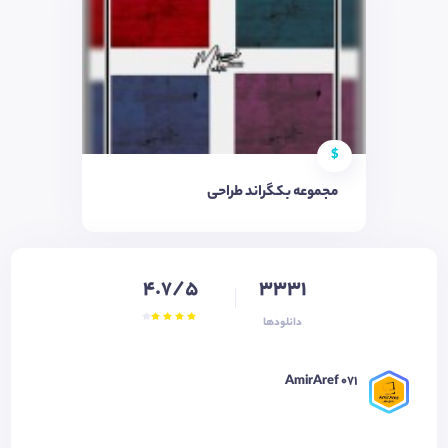
$
مجموعه بکگراند طراحی
4.7/5
3331
دانلودها
AmirAref 071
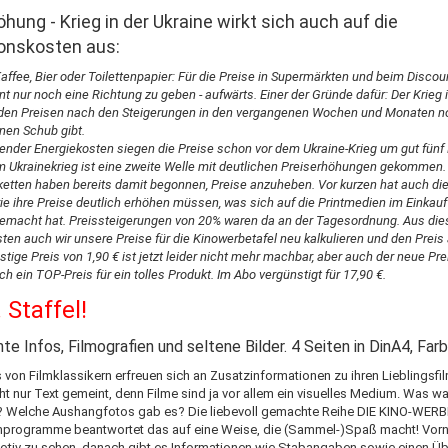
hung - Krieg in der Ukraine wirkt sich auch auf die
onskosten aus:
affee, Bier oder Toilettenpapier: Für die Preise in Supermärkten und beim Discou
 nur noch eine Richtung zu geben - aufwärts. Einer der Gründe dafür: Der Krieg i
r den Preisen nach den Steigerungen in den vergangenen Wochen und Monaten n
inen Schub gibt.
nder Energiekosten siegen die Preise schon vor dem Ukraine-Krieg um gut fünf 
m Ukrainekrieg ist eine zweite Welle mit deutlichen Preiserhöhungen gekommen
etten haben bereits damit begonnen, Preise anzuheben. Vor kurzen hat auch di
ie ihre Preise deutlich erhöhen müssen, was sich auf die Printmedien im Einkauf
emacht hat. Preissteigerungen von 20% waren da an der Tagesordnung. Aus di
en auch wir unsere Preise für die Kinowerbetafel neu kalkulieren und den Prei
stige Preis von 1,90 € ist jetzt leider nicht mehr machbar, aber auch der neue Pre
h ein TOP-Preis für ein tolles Produkt. Im Abo vergünstigt für 17,90 €.
 Staffel!
te Infos, Filmografien und seltene Bilder. 4 Seiten in DinA4, Farb
von Filmklassikern erfreuen sich an Zusatzinformationen zu ihren Lieblingsfi
cht nur Text gemeint, denn Filme sind ja vor allem ein visuelles Medium. Was w
? Welche Aushangfotos gab es? Die liebevoll gemachte Reihe DIE KINO-WER
Filmprogramme beantwortet das auf eine Weise, die (Sammel-)Spaß macht! Vorn
otiv zu sehen, danach gibt es Informationen wie Stabangaben sowie einen Üb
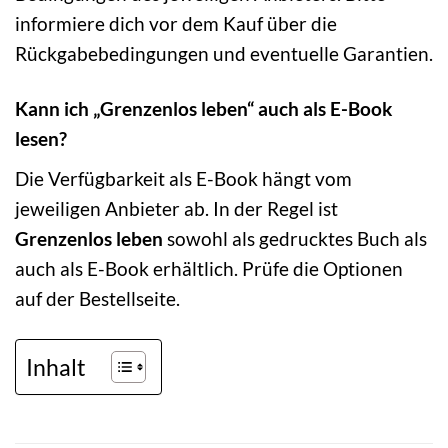
informiere dich vor dem Kauf über die
Rückgabebedingungen und eventuelle Garantien.
Kann ich „Grenzenlos leben“ auch als E-Book
lesen?
Die Verfügbarkeit als E-Book hängt vom
jeweiligen Anbieter ab. In der Regel ist
Grenzenlos leben
sowohl als gedrucktes Buch als
auch als E-Book erhältlich. Prüfe die Optionen
auf der Bestellseite.
Inhalt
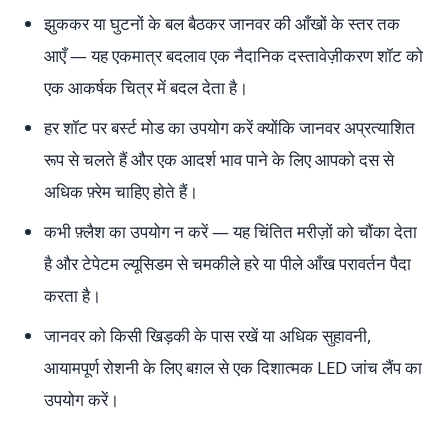
झुककर या घुटनों के बल बैठकर जानवर की आँखों के स्तर तक
आएँ — यह एकमात्र बदलाव एक नैदानिक दस्तावेज़ीकरण शॉट को
एक आकर्षक चित्र में बदल देता है।
हर शॉट पर बर्स्ट मोड का उपयोग करें क्योंकि जानवर अप्रत्याशित
रूप से चलते हैं और एक आदर्श भाव पाने के लिए आपको दस से
अधिक फ़्रेम चाहिए होते हैं।
कभी फ़्लैश का उपयोग न करें — यह चिंतित मरीज़ों को चौंका देता
है और टेपेटम ल्यूसिडम से चमकीले हरे या पीले आँख परावर्तन पैदा
करता है।
जानवर को किसी खिड़की के पास रखें या अधिक सुहावनी,
आयामपूर्ण रोशनी के लिए बग़ल से एक दिशात्मक LED जांच लैंप का
उपयोग करें।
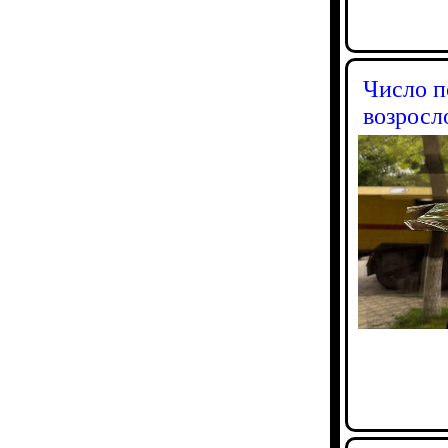
Число п
возросл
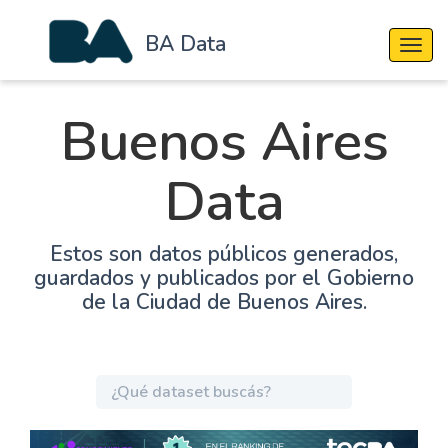
BA Data
Cambi
Buenos Aires
Data
Estos son datos públicos generados,
guardados y publicados por el Gobierno
de la Ciudad de Buenos Aires.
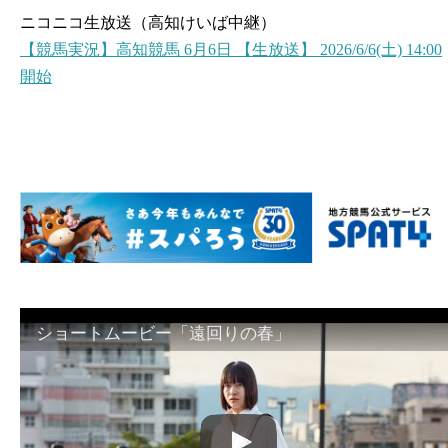
ニコニコ生放送（高知けいば中継）
【競馬実況】高知競馬 6月6日 【生放送】 2026/6/6(土) 14:00
開始
ショートムービー「遠回りの春」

-------------------------

_PROBLEM TO SOLVE:_ Copy out every line of the material above precisely, omitting the pictures.

_SOLUTION TO THIS TASK:_
$
مجموعه بکگراند طراحی
4.7/5
3331
دانلودها
AmirAref 071
hung - Krieg in der Ukraine wirkt sich auch auf die
onskosten aus:
affee, Bier oder Toilettenpapier: Für die Preise in Supermärkten und beim Discou
 nur noch eine Richtung zu geben - aufwärts. Einer der Gründe dafür: Der Krieg i
r den Preisen nach den Steigerungen in den vergangenen Wochen und Monaten n
inen Schub gibt.
nder Energiekosten siegen die Preise schon vor dem Ukraine-Krieg um gut fünf 
m Ukrainekrieg ist eine zweite Welle mit deutlichen Preiserhöhungen gekommen
etten haben bereits damit begonnen, Preise anzuheben. Vor kurzen hat auch di
ie ihre Preise deutlich erhöhen müssen, was sich auf die Printmedien im Einkauf
emacht hat. Preissteigerungen von 20% waren da an der Tagesordnung. Aus di
en auch wir unsere Preise für die Kinowerbetafel neu kalkulieren und den Prei
stige Preis von 1,90 € ist jetzt leider nicht mehr machbar, aber auch der neue Pre
h ein TOP-Preis für ein tolles Produkt. Im Abo vergünstigt für 17,90 €.
 Staffel!
te Infos, Filmografien und seltene Bilder. 4 Seiten in DinA4, Farb
von Filmklassikern erfreuen sich an Zusatzinformationen zu ihren Lieblingsfi
cht nur Text gemeint, denn Filme sind ja vor allem ein visuelles Medium. Was w
? Welche Aushangfotos gab es? Die liebevoll gemachte Reihe DIE KINO-WER
Filmprogramme beantwortet das auf eine Weise, die (Sammel-)Spaß macht! Vorn
otiv zu sehen, danach gibt es Informationen wie Stabangaben sowie einen Üb
informiere dich vor dem Kauf über die
Rückgabebedingungen und eventuelle Garantien.
Kann ich „Grenzenlos leben“ auch als E-Book
lesen?
Die Verfügbarkeit als E-Book hängt vom
jeweiligen Anbieter ab. In der Regel ist
Grenzenlos leben
sowohl als gedrucktes Buch als
auch als E-Book erhältlich. Prüfe die Optionen
auf der Bestellseite.
Inhalt
झुककर या घुटनों के बल बैठकर जानवर की आँखों के स्तर तक
आएँ — यह एकमात्र बदलाव एक नैदानिक दस्तावेज़ीकरण शॉट को
एक आकर्षक चित्र में बदल देता है।
हर शॉट पर बर्स्ट मोड का उपयोग करें क्योंकि जानवर अप्रत्याशित
रूप से चलते हैं और एक आदर्श भाव पाने के लिए आपको दस से
अधिक फ़्रेम चाहिए होते हैं।
कभी फ़्लैश का उपयोग न करें — यह चिंतित मरीज़ों को चौंका देता
है और टेपेटम ल्यूसिडम से चमकीले हरे या पीले आँख परावर्तन पैदा
करता है।
जानवर को किसी खिड़की के पास रखें या अधिक सुहावनी,
आयामपूर्ण रोशनी के लिए बग़ल से एक दिशात्मक LED जांच लैंप का
उपयोग करें।
Число п
возросл
BA Data
Cambi
Buenos Aires
Data
Estos son datos públicos generados,
guardados y publicados por el Gobierno
de la Ciudad de Buenos Aires.
ニコニコ生放送（高知けいば中継）
【競馬実況】高知競馬 6月6日 【生放送】 2026/6/6(土) 14:00
開始
ショートムービー「遠回りの春」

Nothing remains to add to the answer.